The operating framework says the marginal rate for non-elective care aims to get primary and secondary clinicians together to discuss how to manage demand better. But Mr Bliss says that if local organisations get other elements of demand management right, the marginal rate will not be an issue.

‘We are hoping the marginal rate doesn’t become important. It applies to activity over 2008/09 levels and most of our PCTs haven’t planned for any increase over 2008/09 levels. If people are debating the marginal rate, in a sense we will have failed.’


Partnership key to Liverpool success

Liverpool Primary Care Trust has managed to keep demand flat over the past five years. PCT director of finance Phil Wadeson says it has been helped by the large number of providers in the north Mersey health economy. At a sub-regional level there are nine providers and three PCTs, so it avoids problems among areas with one PCT and one acute provider.

‘It’s helpful to have a larger commissioning footprint and a wide range of providers as it makes it difficult for a commissioner and provider to get into entrenched positions. We also have very good relationships with our NHS partners and a strong track record of mutual support,’ he adds.

Clinical engagement is also good and this has been built upon by QIPP (quality, innovation, productivity and prevention) – a number of work streams have been established to rebuild clinical pathways, to ensure they are safe, of the highest quality and cost effective, and each is led by a medical director of one of the partner organisations. The PCT’s QIPP-driven efficiency programme aims to deliver almost £28m in savings this year, much of it dependent on demand management.
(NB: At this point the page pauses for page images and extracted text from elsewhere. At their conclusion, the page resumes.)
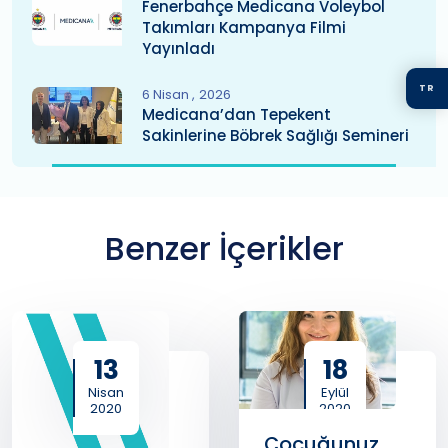
Fenerbahçe Medicana Voleybol
Takımları Kampanya Filmi
Yayınladı
TR
6 Nisan
2026
Medicana’dan Tepekent
Sakinlerine Böbrek Sağlığı Semineri
Benzer İçerikler
13
18
Nisan
Eylül
2020
2020
Çocuğunuz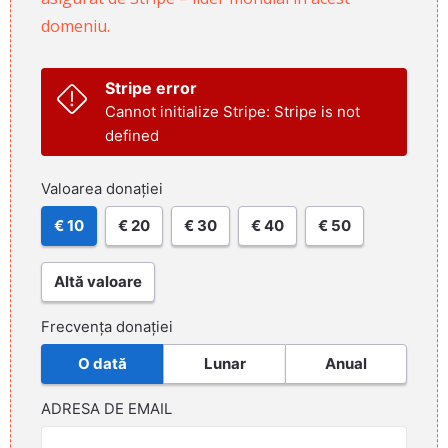
domeniu.
Stripe error
Cannot initialize Stripe: Stripe is not
defined
Valoarea donației
€ 10
€ 20
€ 30
€ 40
€ 50
Altă valoare
Frecvența donației
O dată
Lunar
Anual
ADRESA DE EMAIL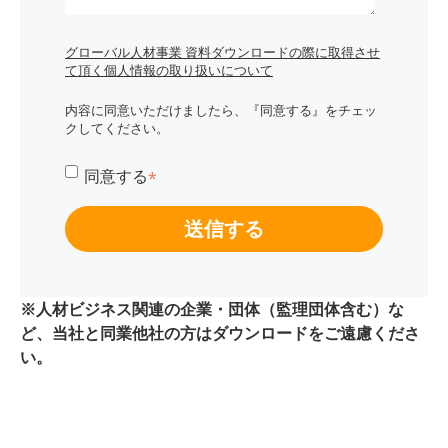
グローバル人材事業 資料ダウンロードの際に取得させ
て頂く個人情報の取り扱いについて
内容に同意いただけましたら、『同意する』をチェッ
クしてください。
同意する
*
※人材ビジネス関連の企業・団体（監理団体含む）な
ど、当社と同業他社の方はダウンロードをご遠慮くださ
い。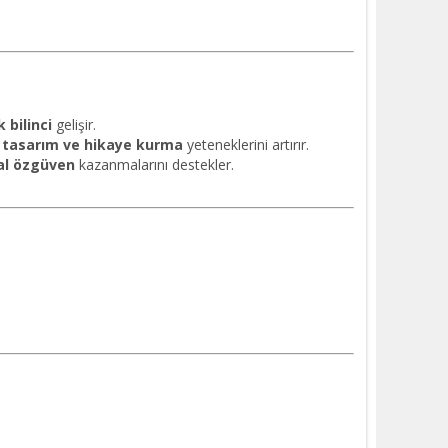
 bilinci
gelişir.
n
tasarım ve hikaye kurma
yeteneklerini artırır.
al özgüven
kazanmalarını destekler.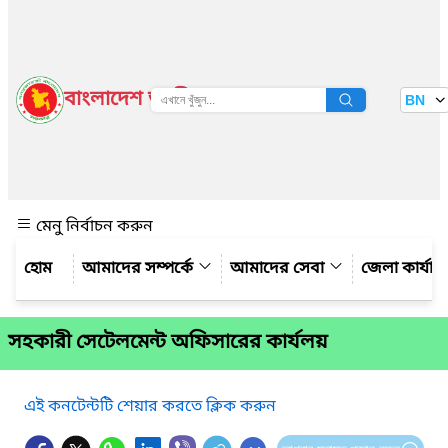
বাংলাদেশ জাতীয় তথ্য বাতায়ন
BN
দেখুন
মেনু নির্বাচন করুন
আমাদের সম্পর্কে
আমাদের সেবা
জেলা কার্যাল
সহকারী সেটেলমেন্ট অফিসারের কার্যলয়
এই কনটেন্টটি শেয়ার করতে ক্লিক করুন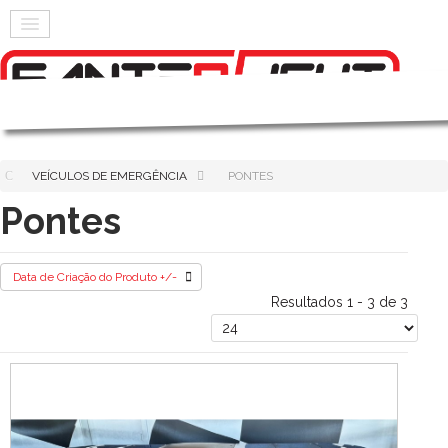
VEÍCULOS DE EMERGÊNCIA
PONTES
Pontes
Data de Criação do Produto +/-
Resultados 1 - 3 de 3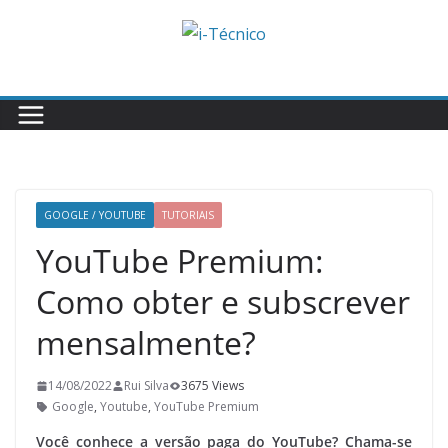
Skip
to
content
GOOGLE / YOUTUBE
TUTORIAIS
YouTube Premium:
Como obter e subscrever
mensalmente?
14/08/2022
Rui Silva
3675 Views
Google
,
Youtube
,
YouTube Premium
Você conhece a versão paga do YouTube? Chama-se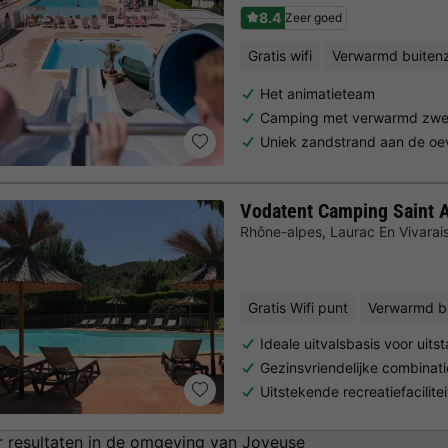
8.4
Zeer goed
Gratis wifi
Verwarmd buite
Het animatieteam
Camping met verwarmd zw
Uniek zandstrand aan de oe
Vodatent Camping Saint
Rhône-alpes
,
Laurac En Vivarai
Gratis Wifi punt
Verwarmd b
Ideale uitvalsbasis voor uits
Gezinsvriendelijke combinat
Uitstekende recreatiefacilit
 resultaten in de omgeving van Joyeuse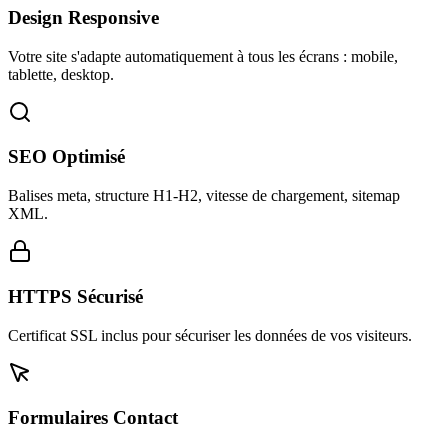
Design Responsive
Votre site s'adapte automatiquement à tous les écrans : mobile,
tablette, desktop.
SEO Optimisé
Balises meta, structure H1-H2, vitesse de chargement, sitemap
XML.
HTTPS Sécurisé
Certificat SSL inclus pour sécuriser les données de vos visiteurs.
Formulaires Contact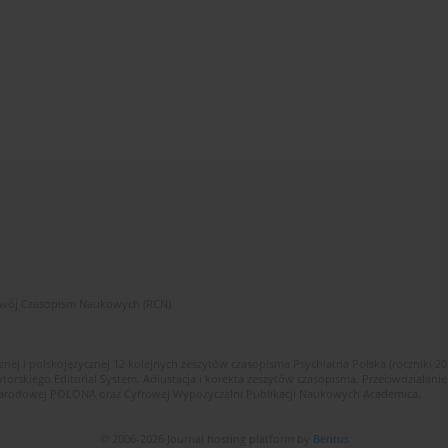
zwój Czasopism Naukowych (RCN)
znej i polskojęzycznej 12 kolejnych zeszytów czasopisma Psychiatria Polska (roczniki 2
skiego Editorial System. Adiustacja i korekta zeszytów czasopisma. Przeciwdziałanie
i Narodowej POLONA oraz Cyfrowej Wypożyczalni Publikacji Naukowych Academica.
© 2006-2026 Journal hosting platform by
Bentus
Practice-based commissioning (PBC) has played a key role here and the four PBC consortia in Liverpool are very supportive of the PCT's strategy.

The PCT does not use a referral management centre as such, but for some specialties it has established protocols that encourage use of a triage filter to ensure interventions take place in the most appropriate setting.

Mr Wadeson sits on the finance work stream as part of the local QIPP programme, where finance directors are working to develop contracting principles that incentivise providers to keep a lid on activity. This year, this has meant amending the operating framework to encourage trusts to reduce demand for hospital activity to below 2008/09 levels for non-elective work and below 2009/10 for elective work.

‘The operating framework said that for non-elective work above the 2008/09 baseline the excess would be paid at 30%, but where’s the incentive to do better? We’ve agreed the 30% will work both ways: if activity rises above baseline they get 30%, if they reduce it they only lose 30% of the tariff,’ Mr Wadeson says. Similarly, for elective care, the marginal rate is 50% either way, above or below the 2009/10 baseline.

He says they are working hard to develop real-time monitoring of contracts, as the delay in getting activity figures (in terms of flex and freeze dates in PBR) can present difficulties in managing demand and finances.

‘We are working with providers to produce near real-time data and were able to have a conversation about the first six weeks of the new financial year at the beginning of June. That puts both commissioners and providers in a strong position, so if anything’s going off trajectory we can act quickly.’